▶ **Problem requirements**:
Reproduce all of the records word for word, omitting the pictures.

======== Given information

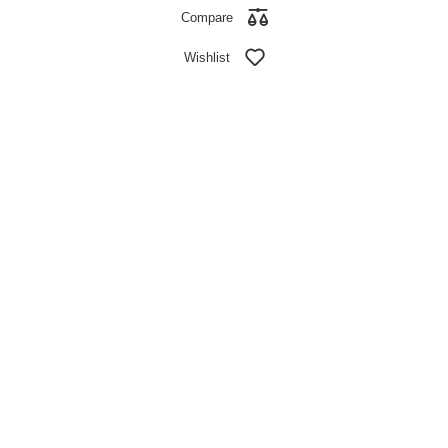
Compare
Wishlist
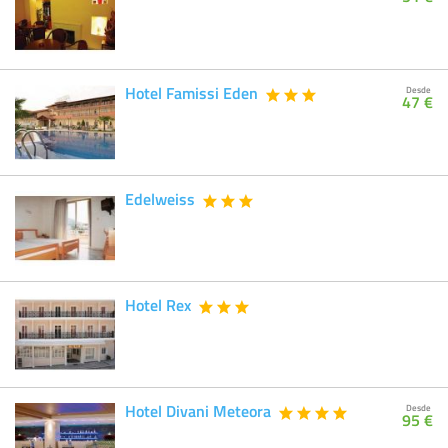
Hotel Famissi Eden
Desde
47 €
Edelweiss
Hotel Rex
Hotel Divani Meteora
Desde
95 €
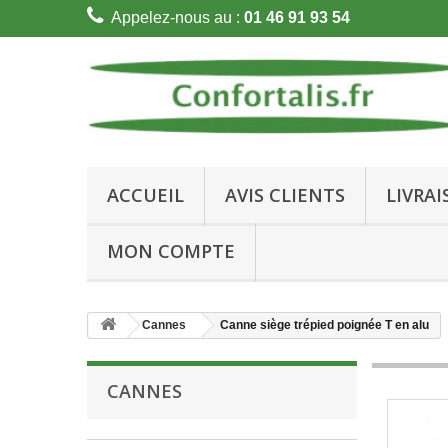
Appelez-nous au :
01 46 91 93 54
ACCUEIL
AVIS CLIENTS
LIVRA
MON COMPTE
Cannes
Canne siège trépied poignée T en alu
CANNES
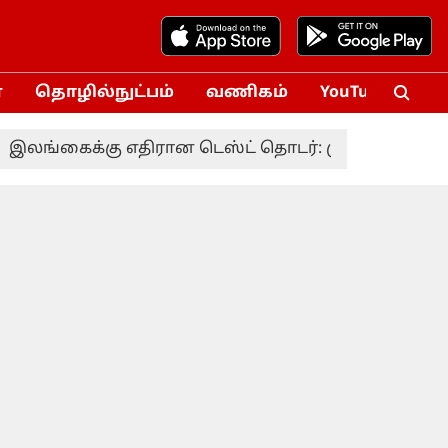
்
தொழில்நுட்பம்
வணிகம்
YouTube
Vox
்கைக்கு எதிரான டெஸ்ட் தொடர்: முன்னணி வீரர் திடீ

================

▶ **Your response**:
Compare
Wishlist
Hotel Famissi Eden
Desde
47 €
Edelweiss
Hotel Rex
Hotel Divani Meteora
Desde
95 €
Appelez-nous au :
01 46 91 93 54
ACCUEIL
AVIS CLIENTS
LIVRA
MON COMPTE
Cannes
Canne siège trépied poignée T en alu
CANNES
்
தொழில்நுட்பம்
வணிகம்
YouTube
Vox
்கைக்கு எதிரான டெஸ்ட் தொடர்: முன்னணி வீரர் திடீ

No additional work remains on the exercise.